_WHAT NEEDS TO BE DONE_: Among the entries, which lines carry the string "cream"? Copy each of them.

-- Opening Marker --

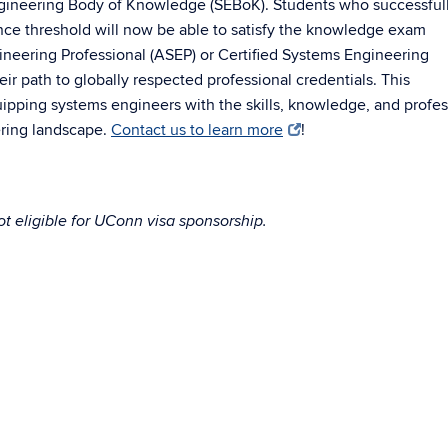
ngineering Body of Knowledge (SEBoK). Students who successful
nce threshold will now be able to satisfy the knowledge exam
neering Professional (ASEP) or Certified Systems Engineering
eir path to globally respected professional credentials. This
ping systems engineers with the skills, knowledge, and profes
ring landscape.
Contact us to learn more
!
t eligible for UConn visa sponsorship.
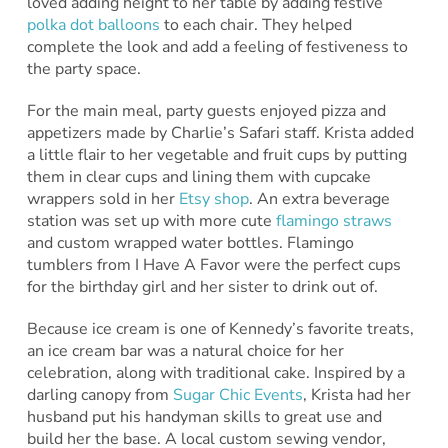
loved adding height to her table by adding festive
polka dot balloons
to each chair. They helped
complete the look and add a feeling of festiveness to
the party space.
For the main meal, party guests enjoyed pizza and
appetizers made by Charlie’s Safari staff. Krista added
a little flair to her vegetable and fruit cups by putting
them in clear cups and lining them with cupcake
wrappers sold in her
Etsy shop
. An extra beverage
station was set up with more cute
flamingo straws
and custom wrapped water bottles. Flamingo
tumblers from I Have A Favor were the perfect cups
for the birthday girl and her sister to drink out of.
Because ice cream is one of Kennedy’s favorite treats,
an ice cream bar was a natural choice for her
celebration, along with traditional cake. Inspired by a
darling canopy from
Sugar Chic Events
, Krista had her
husband put his handyman skills to great use and
build her the base. A local custom sewing vendor,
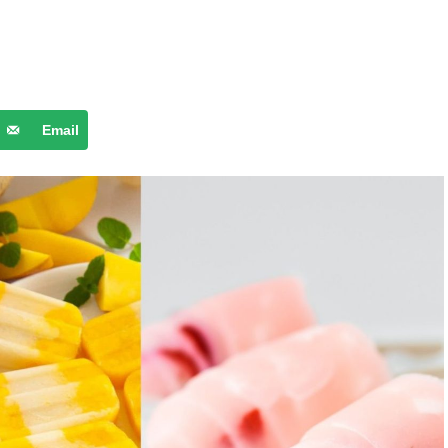
Email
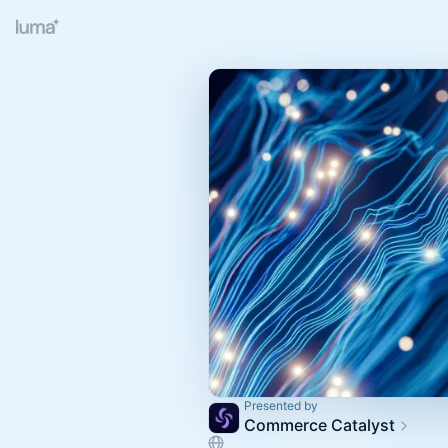
Presented by
Commerce Catalyst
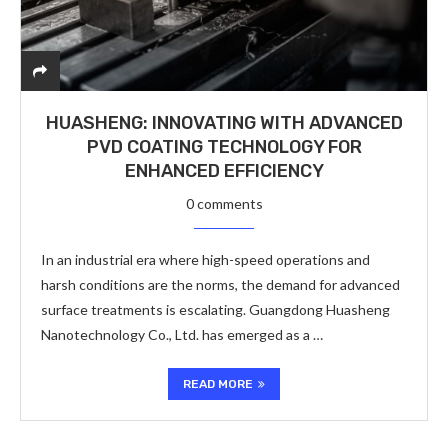
HUASHENG: INNOVATING WITH ADVANCED
PVD COATING TECHNOLOGY FOR
ENHANCED EFFICIENCY
0 comments
In an industrial era where high-speed operations and
harsh conditions are the norms, the demand for advanced
surface treatments is escalating. Guangdong Huasheng
Nanotechnology Co., Ltd. has emerged as a …
READ MORE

-- Closing Marker --

_TASK SOLUTION_:
Because ice cream is one of Kennedy’s favorite treats,
an ice cream bar was a natural choice for her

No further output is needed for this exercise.